**Description of the task**
Transcribe all the records exactly and omit any images they hold.

[Dataset entries]
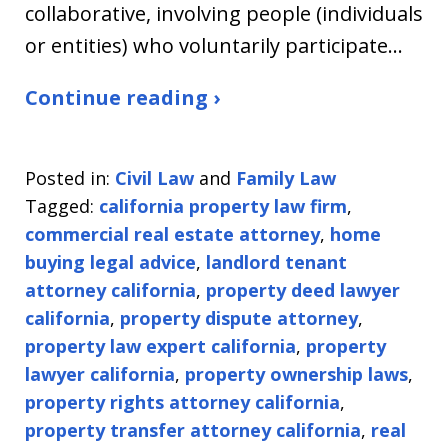
collaborative, involving people (individuals
or entities) who voluntarily participate…
Continue reading ›
Posted in:
Civil Law
and
Family Law
Tagged:
california property law firm
,
commercial real estate attorney
,
home
buying legal advice
,
landlord tenant
attorney california
,
property deed lawyer
california
,
property dispute attorney
,
property law expert california
,
property
lawyer california
,
property ownership laws
,
property rights attorney california
,
property transfer attorney california
,
real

**Response area**
collaborative, involving people (individuals
or entities) who voluntarily participate…
Continue reading ›
Posted in:
Civil Law
and
Family Law
Tagged:
california property law firm
,
commercial real estate attorney
,
home
buying legal advice
,
landlord tenant
attorney california
,
property deed lawyer
california
,
property dispute attorney
,
property law expert california
,
property
lawyer california
,
property ownership laws
,
property rights attorney california
,
property transfer attorney california
,
real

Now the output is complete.